Mathieu Galmier paused outside the railings of the house, no longer certain of what it was he wanted to say to the baronet. He had made his resolution before setting forth, complete with supportive arguments: he had to continue, come what may; he had to see it through; he was so close; he could not possibly stop. But now he remembered thinking exactly the same thing last time he had come to beg for money, and since then, the costs of his failure had multiplied, spiraling out of control. It was not so much the material repercussions that he feared, although those might be bad enough, but the costs to his soul, into which remorse and shame had already penetrated deeply.

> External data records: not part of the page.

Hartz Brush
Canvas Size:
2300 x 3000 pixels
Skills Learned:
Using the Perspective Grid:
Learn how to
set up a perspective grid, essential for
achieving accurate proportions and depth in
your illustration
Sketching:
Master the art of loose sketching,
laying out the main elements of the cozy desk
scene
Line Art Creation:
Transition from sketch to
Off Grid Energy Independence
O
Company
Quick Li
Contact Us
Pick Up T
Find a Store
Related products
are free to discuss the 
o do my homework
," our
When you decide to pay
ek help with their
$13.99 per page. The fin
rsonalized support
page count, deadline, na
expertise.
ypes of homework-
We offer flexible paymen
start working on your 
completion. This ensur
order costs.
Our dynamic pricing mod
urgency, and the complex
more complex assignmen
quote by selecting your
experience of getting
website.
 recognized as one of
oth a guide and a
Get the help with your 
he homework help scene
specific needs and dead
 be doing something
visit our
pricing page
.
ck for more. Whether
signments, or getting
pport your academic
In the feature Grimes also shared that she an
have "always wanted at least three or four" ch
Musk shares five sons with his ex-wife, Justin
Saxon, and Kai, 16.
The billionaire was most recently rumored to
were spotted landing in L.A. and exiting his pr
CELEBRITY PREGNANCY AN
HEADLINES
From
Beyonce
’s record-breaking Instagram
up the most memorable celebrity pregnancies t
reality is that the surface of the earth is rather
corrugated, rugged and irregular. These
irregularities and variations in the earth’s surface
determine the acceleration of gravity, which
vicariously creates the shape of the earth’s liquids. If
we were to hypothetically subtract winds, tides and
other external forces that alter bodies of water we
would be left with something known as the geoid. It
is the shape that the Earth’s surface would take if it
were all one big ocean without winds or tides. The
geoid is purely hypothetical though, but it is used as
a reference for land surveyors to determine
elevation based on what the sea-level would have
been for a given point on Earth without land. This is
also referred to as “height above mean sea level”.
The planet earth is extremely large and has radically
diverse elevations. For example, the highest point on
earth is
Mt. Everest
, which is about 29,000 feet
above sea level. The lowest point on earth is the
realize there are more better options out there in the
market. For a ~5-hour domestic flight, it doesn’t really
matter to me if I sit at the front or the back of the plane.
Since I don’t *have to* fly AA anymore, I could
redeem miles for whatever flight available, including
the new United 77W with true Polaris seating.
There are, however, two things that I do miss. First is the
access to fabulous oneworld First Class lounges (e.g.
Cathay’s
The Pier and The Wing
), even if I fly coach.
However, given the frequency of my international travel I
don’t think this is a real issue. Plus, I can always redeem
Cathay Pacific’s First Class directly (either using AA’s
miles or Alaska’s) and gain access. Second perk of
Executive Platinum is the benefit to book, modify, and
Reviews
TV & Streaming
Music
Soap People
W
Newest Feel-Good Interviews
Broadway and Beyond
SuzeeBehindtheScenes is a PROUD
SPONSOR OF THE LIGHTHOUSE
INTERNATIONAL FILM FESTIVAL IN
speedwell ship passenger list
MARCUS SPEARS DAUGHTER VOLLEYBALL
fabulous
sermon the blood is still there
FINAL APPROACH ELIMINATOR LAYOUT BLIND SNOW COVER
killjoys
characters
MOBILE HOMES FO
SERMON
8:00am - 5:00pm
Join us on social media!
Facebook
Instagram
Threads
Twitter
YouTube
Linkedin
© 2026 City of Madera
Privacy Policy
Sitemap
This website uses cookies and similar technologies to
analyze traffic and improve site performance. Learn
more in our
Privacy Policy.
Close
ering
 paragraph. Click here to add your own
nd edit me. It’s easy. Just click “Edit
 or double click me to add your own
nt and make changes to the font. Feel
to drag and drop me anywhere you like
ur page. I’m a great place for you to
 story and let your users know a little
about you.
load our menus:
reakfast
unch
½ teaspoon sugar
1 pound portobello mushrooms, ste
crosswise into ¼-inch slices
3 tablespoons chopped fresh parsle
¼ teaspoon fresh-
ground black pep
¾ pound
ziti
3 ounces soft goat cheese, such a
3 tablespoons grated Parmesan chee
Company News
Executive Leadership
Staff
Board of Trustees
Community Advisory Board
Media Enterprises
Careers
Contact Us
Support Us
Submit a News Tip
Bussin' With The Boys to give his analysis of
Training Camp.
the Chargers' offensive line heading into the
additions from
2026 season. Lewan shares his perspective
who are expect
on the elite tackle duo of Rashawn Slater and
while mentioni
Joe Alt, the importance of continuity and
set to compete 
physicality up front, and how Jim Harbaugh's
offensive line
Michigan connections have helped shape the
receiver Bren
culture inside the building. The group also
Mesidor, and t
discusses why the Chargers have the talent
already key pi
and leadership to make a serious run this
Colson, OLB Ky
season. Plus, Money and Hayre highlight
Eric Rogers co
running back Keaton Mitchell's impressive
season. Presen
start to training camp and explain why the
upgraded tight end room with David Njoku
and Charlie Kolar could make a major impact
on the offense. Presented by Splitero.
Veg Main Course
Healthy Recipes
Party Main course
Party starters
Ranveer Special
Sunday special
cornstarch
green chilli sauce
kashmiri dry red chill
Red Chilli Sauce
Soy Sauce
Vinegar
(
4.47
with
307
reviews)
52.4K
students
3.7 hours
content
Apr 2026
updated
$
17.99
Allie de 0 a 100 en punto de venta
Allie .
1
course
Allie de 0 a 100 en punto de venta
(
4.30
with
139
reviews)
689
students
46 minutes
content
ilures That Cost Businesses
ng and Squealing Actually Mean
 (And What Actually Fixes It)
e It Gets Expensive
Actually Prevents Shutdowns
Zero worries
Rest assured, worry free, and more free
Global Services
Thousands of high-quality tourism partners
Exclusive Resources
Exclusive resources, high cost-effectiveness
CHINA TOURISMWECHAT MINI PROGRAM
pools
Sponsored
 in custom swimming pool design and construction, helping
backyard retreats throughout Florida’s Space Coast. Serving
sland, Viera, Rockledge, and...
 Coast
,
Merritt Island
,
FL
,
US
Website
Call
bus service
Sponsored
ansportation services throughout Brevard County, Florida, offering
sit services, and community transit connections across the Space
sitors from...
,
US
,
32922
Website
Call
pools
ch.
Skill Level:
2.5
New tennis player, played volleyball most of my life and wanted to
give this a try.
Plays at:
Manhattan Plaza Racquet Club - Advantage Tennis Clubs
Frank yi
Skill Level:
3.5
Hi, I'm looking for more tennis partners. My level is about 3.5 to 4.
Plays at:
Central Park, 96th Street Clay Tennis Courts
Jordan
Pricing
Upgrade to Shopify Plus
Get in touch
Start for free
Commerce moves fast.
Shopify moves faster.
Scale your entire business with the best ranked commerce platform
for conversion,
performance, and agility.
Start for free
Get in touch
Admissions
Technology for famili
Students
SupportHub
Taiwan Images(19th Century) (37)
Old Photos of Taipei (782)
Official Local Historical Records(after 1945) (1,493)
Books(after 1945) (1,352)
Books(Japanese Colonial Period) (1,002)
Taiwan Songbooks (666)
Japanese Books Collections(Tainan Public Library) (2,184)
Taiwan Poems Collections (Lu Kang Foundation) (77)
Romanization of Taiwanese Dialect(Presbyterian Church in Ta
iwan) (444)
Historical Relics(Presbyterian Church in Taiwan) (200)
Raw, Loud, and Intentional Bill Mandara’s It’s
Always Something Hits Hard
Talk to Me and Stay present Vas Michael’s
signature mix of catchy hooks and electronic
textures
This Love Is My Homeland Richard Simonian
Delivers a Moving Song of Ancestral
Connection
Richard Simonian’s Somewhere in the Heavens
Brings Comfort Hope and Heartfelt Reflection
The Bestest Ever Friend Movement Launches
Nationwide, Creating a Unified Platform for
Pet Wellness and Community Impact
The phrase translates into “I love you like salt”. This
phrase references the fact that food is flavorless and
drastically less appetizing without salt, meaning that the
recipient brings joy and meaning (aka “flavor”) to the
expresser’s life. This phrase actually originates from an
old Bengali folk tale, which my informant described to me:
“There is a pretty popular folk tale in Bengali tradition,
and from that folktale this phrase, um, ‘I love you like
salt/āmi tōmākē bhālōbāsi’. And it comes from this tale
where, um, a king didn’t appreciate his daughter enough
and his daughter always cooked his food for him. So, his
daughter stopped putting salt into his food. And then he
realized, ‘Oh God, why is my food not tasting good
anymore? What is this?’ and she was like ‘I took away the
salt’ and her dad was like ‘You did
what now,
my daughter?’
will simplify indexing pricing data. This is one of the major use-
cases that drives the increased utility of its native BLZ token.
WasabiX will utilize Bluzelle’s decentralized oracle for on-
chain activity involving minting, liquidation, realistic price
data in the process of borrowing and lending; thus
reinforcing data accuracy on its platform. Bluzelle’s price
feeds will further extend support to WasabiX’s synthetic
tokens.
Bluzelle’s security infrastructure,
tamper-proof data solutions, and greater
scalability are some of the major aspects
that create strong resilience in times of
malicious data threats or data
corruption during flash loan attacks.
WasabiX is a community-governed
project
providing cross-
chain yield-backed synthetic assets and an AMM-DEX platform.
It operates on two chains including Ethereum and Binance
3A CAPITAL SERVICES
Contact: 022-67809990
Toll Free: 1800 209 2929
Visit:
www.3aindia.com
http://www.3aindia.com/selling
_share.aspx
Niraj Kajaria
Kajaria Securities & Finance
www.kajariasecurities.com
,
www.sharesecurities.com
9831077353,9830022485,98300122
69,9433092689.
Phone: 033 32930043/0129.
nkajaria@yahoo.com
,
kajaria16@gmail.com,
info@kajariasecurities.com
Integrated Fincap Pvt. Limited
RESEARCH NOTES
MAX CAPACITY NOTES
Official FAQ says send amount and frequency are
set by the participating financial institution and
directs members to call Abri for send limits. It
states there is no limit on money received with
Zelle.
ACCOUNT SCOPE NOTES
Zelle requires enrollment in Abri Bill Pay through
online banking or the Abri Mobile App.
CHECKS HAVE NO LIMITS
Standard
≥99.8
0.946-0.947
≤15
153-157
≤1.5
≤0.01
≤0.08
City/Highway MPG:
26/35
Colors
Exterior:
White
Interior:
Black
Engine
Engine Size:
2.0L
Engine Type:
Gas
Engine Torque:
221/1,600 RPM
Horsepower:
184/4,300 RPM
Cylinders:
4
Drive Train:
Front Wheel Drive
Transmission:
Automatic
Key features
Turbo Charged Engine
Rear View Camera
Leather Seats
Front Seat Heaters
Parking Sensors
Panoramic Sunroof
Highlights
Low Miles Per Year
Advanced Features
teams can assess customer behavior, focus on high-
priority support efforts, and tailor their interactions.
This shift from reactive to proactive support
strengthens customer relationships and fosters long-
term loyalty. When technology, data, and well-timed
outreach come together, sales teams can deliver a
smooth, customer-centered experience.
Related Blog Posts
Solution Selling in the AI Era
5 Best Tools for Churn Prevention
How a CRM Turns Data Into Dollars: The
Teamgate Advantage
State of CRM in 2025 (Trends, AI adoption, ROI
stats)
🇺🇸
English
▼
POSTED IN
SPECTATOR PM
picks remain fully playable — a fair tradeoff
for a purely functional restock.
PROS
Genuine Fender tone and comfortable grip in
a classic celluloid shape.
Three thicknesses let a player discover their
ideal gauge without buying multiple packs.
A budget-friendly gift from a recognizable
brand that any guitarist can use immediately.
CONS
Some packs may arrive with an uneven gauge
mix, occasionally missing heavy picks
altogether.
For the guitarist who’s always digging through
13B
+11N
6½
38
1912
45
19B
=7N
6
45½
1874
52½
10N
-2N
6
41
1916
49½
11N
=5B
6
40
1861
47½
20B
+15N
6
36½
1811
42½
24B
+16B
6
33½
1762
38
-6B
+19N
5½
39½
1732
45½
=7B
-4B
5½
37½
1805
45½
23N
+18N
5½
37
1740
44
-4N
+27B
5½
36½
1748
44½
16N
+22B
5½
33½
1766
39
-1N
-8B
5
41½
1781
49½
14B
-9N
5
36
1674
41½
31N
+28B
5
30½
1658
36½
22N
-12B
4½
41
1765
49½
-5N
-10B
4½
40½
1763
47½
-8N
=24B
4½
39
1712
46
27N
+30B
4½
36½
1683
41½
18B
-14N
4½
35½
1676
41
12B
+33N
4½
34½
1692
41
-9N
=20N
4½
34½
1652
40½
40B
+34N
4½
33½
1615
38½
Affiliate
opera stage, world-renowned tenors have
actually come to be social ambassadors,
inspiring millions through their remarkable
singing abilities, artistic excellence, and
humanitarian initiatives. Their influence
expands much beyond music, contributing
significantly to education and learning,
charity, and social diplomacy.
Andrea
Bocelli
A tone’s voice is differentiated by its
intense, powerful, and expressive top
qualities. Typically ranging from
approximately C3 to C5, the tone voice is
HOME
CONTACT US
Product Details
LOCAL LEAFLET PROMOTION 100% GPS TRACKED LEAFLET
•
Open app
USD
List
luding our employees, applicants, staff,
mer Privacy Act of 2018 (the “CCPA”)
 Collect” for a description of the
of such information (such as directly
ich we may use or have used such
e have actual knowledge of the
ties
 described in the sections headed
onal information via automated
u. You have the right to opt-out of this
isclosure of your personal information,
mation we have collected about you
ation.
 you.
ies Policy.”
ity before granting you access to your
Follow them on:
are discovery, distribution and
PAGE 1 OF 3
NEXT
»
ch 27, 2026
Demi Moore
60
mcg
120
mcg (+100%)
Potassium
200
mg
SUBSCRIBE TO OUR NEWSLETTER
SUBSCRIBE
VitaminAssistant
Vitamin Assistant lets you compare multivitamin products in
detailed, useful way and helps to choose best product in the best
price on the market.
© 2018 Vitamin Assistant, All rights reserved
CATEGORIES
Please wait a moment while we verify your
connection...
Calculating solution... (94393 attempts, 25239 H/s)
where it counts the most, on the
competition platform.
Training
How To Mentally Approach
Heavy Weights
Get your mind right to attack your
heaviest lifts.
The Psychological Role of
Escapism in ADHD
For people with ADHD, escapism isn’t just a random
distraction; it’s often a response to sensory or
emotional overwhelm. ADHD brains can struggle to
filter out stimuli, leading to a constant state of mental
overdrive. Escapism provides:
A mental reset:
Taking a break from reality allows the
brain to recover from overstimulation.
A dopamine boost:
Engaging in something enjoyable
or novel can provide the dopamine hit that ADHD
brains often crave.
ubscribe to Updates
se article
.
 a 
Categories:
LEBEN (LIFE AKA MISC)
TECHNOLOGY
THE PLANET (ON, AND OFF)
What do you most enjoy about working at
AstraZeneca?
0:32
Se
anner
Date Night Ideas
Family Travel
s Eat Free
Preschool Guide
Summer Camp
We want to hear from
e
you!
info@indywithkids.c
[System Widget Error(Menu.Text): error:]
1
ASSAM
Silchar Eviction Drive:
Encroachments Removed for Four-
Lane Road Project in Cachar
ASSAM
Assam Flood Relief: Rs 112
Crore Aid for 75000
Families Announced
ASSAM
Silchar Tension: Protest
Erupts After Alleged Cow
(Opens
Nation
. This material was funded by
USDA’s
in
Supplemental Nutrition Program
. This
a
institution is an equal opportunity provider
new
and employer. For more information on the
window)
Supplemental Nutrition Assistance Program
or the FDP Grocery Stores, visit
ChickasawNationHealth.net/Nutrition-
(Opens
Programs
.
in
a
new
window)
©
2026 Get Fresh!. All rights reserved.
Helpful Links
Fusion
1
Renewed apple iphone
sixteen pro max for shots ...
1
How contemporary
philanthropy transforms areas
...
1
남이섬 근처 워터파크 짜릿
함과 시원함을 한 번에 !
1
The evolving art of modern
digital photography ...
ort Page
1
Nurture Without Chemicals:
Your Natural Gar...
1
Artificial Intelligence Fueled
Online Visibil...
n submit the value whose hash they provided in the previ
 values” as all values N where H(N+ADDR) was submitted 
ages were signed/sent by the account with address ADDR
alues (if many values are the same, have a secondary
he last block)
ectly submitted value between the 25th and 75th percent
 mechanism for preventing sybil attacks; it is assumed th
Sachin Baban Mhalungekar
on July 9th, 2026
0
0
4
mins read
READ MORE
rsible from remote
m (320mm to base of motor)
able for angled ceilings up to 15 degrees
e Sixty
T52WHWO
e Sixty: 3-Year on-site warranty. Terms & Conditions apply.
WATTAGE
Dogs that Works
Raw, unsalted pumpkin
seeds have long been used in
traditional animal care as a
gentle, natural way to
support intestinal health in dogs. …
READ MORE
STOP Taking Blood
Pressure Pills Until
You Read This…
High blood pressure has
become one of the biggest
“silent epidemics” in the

His hiding place was no longer secure; although the letter that had reached him, asking for a meeting, had promised complete confidentiality, it had been a bombshell. If its writer had been able to locate him, then others could, and surely would, if they had a mind to do so. Unidentifiable threats were lurking in the darkness, perhaps closing in.

And yet, he really did feel that he was so close.

Dare he trust that feeling, which had proved so treacherous before, or should he be finally be prepared to admit that it was reckless egotism, verging on madness, and already over the line of criminality?

He actually turned around, but stopped dead. That would be to accept defeat. If he had been going to accept defeat, he should never have sent the note to Sir Julian asking to see him before tomorrow’s treatment. The one thing he must not do, whatever the final outcome might be, was show weakness to the baronet, whose wrath was only barely contained as things were. If it were to burst forth…the man was capable of anything.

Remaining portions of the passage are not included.